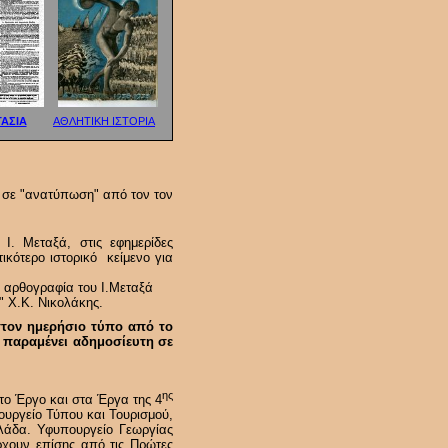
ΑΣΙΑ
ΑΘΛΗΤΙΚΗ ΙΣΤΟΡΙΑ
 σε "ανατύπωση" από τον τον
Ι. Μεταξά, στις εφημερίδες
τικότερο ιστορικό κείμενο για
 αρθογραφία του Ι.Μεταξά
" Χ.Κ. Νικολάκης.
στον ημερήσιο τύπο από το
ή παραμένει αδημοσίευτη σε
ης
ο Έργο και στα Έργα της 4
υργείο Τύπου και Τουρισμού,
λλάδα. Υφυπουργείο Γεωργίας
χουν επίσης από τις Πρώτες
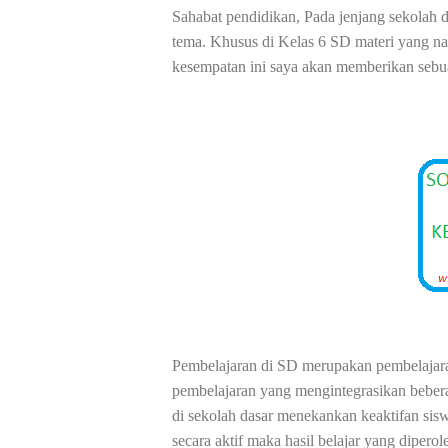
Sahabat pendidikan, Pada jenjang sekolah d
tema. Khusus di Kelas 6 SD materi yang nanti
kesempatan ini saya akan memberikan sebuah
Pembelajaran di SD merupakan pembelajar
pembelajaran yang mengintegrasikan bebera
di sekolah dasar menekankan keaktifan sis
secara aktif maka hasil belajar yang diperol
* * *
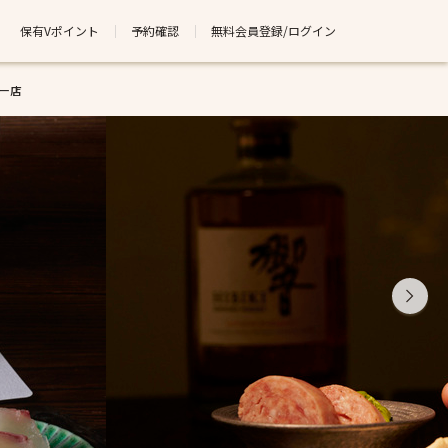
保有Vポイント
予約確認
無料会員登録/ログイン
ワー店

- Task directions
Filter the entries down to the lines containing "Μεταξά". Copy each of those lines.

- Final answer
Ι. Μεταξά, στις εφημερίδες
 αρθογραφία του Ι.Μεταξά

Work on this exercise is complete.